Brief: Range to output from the entries below: the line containing "Identify the location of GDPR." through the line containing "This screenshot has width=768, height=2102.". Set it down exactly, ends included, nothing else.

Collected data:
----
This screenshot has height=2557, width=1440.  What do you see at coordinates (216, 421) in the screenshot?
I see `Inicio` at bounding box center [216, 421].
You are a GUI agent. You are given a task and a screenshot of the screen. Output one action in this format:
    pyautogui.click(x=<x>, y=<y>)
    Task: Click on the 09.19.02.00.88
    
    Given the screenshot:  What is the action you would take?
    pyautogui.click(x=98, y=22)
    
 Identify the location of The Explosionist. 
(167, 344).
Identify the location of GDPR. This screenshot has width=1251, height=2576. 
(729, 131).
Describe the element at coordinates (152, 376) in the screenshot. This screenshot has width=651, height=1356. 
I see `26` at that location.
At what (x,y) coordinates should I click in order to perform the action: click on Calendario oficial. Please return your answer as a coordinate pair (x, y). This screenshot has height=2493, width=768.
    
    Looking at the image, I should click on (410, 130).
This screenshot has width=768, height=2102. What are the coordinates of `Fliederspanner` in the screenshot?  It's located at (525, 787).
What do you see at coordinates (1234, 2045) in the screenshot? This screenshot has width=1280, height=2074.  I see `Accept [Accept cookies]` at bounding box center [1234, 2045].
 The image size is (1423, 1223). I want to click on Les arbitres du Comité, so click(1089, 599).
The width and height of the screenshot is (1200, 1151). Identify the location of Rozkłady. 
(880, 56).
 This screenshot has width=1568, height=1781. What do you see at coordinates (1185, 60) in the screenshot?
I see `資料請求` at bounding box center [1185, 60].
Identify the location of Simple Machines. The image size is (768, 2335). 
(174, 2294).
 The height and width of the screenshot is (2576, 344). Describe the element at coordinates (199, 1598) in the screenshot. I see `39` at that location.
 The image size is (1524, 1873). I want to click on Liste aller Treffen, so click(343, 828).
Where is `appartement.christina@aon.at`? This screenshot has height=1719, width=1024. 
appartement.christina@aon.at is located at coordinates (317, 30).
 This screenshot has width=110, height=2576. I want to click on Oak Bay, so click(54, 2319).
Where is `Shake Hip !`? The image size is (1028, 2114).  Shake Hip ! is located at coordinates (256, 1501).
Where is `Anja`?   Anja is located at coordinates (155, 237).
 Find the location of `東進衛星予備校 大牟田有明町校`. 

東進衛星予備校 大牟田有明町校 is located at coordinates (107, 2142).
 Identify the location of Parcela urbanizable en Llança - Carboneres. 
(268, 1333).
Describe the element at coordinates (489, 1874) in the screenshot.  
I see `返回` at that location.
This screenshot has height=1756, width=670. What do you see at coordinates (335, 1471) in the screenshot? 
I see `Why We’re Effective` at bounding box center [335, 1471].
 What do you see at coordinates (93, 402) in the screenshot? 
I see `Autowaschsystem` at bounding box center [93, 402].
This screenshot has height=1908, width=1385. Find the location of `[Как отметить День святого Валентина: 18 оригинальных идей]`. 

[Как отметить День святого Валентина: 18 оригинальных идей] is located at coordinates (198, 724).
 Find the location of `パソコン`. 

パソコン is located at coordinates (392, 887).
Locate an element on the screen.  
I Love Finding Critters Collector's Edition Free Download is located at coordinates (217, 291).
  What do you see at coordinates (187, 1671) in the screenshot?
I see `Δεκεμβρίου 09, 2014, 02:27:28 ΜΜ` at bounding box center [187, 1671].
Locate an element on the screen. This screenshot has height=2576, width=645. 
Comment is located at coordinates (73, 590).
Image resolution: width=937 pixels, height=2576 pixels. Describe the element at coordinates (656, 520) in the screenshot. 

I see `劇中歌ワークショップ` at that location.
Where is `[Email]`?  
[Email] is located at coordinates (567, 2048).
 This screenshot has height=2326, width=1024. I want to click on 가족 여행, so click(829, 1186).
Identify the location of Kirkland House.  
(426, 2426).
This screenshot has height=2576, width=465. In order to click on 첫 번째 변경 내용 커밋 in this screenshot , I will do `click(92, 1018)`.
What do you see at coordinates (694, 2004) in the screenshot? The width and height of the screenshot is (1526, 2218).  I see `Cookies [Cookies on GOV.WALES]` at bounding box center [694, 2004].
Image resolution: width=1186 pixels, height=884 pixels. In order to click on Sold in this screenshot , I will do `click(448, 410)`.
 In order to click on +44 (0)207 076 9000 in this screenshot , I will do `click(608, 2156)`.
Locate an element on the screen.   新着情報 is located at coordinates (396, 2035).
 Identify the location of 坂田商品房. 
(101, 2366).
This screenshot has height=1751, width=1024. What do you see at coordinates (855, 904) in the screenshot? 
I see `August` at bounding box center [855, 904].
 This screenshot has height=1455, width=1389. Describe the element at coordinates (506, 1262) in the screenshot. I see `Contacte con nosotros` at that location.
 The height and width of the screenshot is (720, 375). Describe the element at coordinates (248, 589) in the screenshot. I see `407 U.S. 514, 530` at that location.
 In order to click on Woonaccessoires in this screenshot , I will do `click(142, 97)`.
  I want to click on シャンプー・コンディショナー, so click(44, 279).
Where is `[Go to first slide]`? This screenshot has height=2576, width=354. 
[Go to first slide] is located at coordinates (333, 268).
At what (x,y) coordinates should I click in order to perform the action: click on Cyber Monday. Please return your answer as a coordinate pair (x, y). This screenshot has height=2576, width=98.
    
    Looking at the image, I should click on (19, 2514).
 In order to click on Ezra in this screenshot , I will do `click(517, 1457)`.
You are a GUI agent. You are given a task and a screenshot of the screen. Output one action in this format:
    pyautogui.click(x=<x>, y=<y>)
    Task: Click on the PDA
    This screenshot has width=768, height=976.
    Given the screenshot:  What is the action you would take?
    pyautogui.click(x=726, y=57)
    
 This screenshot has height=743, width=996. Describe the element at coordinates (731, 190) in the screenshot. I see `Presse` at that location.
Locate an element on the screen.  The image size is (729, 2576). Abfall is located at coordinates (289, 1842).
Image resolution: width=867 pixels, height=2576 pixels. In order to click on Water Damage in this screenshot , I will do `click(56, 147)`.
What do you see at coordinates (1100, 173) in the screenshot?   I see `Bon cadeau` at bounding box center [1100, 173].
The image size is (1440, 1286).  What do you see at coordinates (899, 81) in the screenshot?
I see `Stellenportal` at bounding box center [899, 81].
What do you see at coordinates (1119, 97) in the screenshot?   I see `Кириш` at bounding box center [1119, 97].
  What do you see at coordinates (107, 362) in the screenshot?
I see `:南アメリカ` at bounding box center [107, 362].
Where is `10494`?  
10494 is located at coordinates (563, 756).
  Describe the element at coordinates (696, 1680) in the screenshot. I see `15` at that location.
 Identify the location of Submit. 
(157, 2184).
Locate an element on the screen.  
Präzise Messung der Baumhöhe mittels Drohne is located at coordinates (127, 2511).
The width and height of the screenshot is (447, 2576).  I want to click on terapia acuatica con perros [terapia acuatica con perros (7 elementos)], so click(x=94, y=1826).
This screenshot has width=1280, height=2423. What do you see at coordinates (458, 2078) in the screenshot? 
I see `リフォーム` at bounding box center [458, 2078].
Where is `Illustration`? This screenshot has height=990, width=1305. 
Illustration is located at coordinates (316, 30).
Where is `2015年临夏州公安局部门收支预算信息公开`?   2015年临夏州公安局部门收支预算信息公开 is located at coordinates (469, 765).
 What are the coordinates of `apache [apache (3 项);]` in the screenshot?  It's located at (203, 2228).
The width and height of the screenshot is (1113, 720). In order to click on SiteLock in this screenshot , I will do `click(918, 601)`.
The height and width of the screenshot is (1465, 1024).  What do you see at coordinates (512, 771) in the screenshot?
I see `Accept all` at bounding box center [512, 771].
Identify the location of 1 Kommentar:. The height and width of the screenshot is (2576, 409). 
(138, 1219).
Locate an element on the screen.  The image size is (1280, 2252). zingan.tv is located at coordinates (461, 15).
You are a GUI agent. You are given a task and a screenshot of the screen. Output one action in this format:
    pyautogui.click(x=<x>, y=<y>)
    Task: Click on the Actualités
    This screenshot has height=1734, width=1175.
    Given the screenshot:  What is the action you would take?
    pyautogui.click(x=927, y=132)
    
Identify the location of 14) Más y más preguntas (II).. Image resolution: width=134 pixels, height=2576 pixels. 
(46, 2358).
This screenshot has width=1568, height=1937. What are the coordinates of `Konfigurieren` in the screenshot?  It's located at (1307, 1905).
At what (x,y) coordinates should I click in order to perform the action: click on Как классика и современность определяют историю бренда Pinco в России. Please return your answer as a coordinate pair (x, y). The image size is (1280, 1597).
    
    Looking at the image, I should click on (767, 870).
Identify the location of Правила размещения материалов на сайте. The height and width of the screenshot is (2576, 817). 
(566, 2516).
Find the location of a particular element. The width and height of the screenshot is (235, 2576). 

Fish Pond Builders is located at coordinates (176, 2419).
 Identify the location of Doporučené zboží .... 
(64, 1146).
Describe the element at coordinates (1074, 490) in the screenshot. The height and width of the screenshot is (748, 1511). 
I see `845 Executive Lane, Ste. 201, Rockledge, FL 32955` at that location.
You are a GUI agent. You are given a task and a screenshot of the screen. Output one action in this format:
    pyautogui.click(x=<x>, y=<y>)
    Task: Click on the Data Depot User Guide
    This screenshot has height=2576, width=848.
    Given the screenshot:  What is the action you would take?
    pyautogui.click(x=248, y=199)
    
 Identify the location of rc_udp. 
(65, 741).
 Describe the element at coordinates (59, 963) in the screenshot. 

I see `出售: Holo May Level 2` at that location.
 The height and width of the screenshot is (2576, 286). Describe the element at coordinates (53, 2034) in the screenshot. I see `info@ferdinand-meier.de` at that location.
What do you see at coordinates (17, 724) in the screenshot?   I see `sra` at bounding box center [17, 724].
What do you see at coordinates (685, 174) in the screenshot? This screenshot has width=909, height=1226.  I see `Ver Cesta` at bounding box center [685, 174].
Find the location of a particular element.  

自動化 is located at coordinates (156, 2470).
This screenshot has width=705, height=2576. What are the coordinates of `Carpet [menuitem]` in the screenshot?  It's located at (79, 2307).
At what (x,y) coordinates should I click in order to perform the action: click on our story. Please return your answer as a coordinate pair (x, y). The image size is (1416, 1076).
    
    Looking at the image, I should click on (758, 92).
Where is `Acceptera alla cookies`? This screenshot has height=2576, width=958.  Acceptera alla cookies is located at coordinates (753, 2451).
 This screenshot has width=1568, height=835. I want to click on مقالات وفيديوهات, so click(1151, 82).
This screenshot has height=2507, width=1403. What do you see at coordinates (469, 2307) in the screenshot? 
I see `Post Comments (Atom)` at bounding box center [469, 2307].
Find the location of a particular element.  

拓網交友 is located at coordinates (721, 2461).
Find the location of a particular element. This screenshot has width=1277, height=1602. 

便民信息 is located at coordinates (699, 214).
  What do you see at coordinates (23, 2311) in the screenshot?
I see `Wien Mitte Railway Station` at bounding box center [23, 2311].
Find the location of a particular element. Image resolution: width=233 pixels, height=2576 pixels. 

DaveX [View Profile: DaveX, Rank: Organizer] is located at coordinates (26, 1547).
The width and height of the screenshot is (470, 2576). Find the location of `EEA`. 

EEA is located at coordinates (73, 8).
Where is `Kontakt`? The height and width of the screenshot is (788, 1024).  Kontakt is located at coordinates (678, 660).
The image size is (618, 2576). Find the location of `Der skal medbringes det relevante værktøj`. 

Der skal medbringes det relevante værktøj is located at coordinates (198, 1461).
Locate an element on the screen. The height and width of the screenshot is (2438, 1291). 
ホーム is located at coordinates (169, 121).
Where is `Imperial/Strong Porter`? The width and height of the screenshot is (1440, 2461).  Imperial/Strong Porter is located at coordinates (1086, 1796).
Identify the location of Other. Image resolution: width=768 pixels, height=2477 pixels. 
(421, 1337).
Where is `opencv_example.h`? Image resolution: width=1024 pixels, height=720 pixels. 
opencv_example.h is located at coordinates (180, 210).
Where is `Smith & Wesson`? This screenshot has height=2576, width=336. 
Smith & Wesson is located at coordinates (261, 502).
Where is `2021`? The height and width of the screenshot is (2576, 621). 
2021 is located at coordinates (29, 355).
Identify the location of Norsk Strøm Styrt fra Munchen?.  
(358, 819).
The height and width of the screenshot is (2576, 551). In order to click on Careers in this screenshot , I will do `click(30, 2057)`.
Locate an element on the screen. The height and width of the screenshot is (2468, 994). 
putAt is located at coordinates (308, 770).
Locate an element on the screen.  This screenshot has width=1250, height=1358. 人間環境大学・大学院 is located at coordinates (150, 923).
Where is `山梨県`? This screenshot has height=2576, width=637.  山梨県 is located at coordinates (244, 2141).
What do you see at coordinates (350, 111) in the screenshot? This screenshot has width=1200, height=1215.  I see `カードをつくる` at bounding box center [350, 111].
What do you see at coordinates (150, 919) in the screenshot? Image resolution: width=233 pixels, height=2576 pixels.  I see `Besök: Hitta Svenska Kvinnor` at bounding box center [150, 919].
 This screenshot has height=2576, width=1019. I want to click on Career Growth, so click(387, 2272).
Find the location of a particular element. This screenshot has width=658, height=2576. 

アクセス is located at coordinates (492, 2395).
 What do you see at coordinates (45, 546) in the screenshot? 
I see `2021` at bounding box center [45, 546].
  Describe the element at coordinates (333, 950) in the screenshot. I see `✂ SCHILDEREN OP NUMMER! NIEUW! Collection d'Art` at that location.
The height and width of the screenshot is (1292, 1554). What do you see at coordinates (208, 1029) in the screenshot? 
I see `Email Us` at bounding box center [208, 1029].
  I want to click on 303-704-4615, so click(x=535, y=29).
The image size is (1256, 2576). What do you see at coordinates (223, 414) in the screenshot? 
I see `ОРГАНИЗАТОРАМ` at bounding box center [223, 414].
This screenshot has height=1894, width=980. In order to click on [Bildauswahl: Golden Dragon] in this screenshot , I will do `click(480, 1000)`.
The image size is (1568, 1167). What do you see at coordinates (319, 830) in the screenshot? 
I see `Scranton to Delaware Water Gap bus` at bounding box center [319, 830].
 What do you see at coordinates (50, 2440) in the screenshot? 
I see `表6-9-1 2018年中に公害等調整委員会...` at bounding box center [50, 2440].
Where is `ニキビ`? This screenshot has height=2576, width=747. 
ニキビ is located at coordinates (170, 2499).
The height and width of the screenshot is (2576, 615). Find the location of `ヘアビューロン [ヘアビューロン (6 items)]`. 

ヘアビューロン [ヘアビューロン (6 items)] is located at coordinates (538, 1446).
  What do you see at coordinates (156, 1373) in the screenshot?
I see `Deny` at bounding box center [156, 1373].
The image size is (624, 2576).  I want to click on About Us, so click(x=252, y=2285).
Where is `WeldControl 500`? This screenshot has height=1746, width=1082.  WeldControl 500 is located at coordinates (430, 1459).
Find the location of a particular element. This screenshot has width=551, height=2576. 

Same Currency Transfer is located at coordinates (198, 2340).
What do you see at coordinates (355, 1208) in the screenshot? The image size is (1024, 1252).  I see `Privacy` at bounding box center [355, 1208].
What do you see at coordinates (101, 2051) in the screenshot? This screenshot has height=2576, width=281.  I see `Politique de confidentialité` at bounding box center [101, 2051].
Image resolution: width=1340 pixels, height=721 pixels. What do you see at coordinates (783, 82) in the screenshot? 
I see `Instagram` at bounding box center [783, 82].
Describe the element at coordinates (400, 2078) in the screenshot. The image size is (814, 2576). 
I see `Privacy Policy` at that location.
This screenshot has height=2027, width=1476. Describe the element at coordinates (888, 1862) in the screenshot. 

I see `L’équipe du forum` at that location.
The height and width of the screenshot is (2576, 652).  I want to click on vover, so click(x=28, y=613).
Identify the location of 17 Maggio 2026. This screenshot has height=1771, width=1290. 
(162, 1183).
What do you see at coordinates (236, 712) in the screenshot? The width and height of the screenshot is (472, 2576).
----
Solution:
Identify the location of GDPR. This screenshot has width=1251, height=2576. 
(729, 131).
Describe the element at coordinates (152, 376) in the screenshot. This screenshot has width=651, height=1356. 
I see `26` at that location.
At what (x,y) coordinates should I click in order to perform the action: click on Calendario oficial. Please return your answer as a coordinate pair (x, y). This screenshot has height=2493, width=768.
    
    Looking at the image, I should click on (410, 130).
This screenshot has width=768, height=2102. What are the coordinates of `Fliederspanner` in the screenshot?  It's located at (525, 787).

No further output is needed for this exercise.